Libya is also engaged in an ongoing conflict as armed groups and militias continue to proliferate. These often commit crimes and some get to control state resources. These groups’ presence has contributed to the volatile environment and the weakening of Libya’s institutions, hampering the state’s capability to combat corruption. This is, for instance, demonstrated in Libya’s partnership with the United Nations Office on Drugs and Crime (UNODC), which aims to prevent and combat corruption. The initiative has encountered significant roadblocks due to the risk posed by these armed groups.

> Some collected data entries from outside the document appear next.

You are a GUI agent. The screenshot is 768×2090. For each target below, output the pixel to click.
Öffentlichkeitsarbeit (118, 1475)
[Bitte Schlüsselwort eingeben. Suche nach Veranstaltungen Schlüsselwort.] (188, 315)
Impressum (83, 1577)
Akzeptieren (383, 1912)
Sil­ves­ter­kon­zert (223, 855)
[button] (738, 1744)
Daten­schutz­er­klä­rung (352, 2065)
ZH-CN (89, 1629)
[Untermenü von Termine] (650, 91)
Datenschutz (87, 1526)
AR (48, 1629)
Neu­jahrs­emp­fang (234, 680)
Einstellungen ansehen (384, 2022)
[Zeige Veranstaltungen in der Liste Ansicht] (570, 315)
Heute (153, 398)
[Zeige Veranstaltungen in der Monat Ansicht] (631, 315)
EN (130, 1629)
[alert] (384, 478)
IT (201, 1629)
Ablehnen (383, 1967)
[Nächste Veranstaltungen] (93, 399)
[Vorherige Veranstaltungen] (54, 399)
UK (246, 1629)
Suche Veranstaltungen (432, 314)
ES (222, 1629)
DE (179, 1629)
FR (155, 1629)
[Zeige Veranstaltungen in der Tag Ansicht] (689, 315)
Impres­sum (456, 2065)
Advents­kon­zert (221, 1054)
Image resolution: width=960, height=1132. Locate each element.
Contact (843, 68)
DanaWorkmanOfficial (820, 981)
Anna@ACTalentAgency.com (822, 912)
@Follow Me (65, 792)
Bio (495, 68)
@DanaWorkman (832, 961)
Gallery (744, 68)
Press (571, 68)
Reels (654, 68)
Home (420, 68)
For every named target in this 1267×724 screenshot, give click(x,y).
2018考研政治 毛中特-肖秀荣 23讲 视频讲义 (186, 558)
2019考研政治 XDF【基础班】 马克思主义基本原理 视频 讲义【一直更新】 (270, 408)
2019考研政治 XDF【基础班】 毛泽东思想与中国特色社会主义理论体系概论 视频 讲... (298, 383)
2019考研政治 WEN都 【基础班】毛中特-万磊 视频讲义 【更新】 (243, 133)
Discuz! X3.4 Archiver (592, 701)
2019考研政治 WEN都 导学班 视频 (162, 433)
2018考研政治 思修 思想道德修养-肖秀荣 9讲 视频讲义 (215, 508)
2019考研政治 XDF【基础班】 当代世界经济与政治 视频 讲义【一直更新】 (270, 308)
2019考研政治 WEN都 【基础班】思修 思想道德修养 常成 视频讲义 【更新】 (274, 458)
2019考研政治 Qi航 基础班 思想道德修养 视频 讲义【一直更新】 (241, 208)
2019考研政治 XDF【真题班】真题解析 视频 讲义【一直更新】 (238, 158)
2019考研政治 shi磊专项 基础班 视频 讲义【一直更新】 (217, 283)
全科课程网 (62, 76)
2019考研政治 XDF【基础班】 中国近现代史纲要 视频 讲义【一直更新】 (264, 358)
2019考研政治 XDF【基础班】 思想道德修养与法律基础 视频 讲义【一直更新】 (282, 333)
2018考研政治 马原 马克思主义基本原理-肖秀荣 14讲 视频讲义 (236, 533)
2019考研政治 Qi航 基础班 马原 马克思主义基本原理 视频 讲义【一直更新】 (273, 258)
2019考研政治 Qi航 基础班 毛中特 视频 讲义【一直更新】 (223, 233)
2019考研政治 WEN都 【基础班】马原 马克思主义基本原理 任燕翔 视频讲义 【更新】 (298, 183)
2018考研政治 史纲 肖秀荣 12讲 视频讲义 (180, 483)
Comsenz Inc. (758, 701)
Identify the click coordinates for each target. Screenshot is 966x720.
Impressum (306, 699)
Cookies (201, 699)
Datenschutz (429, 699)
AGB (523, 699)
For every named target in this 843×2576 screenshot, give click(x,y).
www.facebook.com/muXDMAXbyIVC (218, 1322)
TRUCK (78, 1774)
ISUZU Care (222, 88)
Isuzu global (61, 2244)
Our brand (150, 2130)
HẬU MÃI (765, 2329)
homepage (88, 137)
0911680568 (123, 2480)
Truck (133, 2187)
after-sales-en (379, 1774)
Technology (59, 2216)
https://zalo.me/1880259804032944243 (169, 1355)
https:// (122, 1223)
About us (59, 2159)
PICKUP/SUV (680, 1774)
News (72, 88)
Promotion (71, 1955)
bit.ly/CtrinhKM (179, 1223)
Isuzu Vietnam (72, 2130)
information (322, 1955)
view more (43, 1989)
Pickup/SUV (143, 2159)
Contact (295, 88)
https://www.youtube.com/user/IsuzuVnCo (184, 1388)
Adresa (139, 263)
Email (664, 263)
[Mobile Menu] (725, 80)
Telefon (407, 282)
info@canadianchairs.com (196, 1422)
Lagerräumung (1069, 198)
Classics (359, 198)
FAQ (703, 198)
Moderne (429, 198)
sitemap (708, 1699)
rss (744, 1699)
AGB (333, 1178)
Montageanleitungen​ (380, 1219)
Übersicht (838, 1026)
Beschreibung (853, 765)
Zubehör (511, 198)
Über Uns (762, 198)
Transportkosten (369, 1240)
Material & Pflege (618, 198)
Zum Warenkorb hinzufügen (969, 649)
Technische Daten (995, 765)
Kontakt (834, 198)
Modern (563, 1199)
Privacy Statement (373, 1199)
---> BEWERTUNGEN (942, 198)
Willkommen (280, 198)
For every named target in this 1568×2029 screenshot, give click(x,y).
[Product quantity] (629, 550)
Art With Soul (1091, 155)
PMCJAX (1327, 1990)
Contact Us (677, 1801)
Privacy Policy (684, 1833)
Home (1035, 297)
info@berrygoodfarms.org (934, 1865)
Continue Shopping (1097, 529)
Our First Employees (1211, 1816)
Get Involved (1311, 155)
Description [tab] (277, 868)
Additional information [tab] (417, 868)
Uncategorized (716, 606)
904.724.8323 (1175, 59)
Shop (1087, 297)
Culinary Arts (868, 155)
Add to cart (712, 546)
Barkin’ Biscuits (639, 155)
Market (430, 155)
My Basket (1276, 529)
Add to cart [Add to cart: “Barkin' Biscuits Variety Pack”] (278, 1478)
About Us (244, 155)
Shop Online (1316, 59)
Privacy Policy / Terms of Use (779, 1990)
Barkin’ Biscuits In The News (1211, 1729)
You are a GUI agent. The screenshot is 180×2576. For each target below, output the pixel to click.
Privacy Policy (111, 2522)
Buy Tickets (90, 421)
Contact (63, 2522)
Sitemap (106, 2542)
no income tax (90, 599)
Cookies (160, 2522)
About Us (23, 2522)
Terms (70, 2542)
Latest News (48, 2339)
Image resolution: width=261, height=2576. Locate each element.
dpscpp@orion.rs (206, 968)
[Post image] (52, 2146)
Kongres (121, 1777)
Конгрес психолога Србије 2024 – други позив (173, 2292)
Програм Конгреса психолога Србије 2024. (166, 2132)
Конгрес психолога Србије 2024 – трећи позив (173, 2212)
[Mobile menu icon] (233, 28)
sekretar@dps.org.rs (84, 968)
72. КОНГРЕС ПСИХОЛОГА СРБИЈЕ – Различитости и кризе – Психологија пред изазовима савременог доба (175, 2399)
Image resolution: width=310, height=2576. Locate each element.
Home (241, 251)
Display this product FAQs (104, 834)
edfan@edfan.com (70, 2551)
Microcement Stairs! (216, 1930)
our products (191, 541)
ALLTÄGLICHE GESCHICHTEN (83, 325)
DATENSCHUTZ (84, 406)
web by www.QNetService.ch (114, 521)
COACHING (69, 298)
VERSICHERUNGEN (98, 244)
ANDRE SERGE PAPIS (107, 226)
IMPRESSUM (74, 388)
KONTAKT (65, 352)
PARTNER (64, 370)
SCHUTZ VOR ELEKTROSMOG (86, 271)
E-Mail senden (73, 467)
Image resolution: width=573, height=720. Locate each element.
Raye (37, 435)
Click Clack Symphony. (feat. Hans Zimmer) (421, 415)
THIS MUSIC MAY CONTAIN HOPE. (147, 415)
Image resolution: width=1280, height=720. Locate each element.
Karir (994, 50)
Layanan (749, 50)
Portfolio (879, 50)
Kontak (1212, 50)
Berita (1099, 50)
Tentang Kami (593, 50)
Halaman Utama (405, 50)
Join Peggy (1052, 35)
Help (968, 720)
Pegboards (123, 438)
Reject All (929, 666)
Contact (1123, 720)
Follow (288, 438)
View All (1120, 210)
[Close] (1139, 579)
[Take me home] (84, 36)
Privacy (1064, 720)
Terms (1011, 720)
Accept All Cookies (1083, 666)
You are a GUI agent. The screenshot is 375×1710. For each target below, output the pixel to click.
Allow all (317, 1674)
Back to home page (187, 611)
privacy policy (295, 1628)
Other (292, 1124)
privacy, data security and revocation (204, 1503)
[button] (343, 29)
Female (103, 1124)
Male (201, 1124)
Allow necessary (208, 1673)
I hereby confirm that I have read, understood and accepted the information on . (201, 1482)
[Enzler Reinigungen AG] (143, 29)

==International rankings==
In Transparency International's 2025 Corruption Perceptions Index, Libya scored 13 on a scale from 0 ("highly corrupt") to 100 ("very clean"). When ranked by score, Libya ranked 177th among the 182 countries in the Index, where the country ranked first is perceived to have the most honest public sector. For comparison with regional scores, the best score among Middle Eastern and North African countries (Note: Algeria, Bahrain, Egypt, Iran, Iraq, Israel, Jordan, Kuwait, Lebanon, Libya, Morocco, Oman, Qatar, Saudi Arabia, Syria, Tunisia, United Arab Emirates, and Yemen) was 69, the average was 39 and the worst was 13. For comparison with worldwide scores, the best score was 89 (ranked 1), the average was 42, and the worst was 9 (ranked 181 in a two-way tie).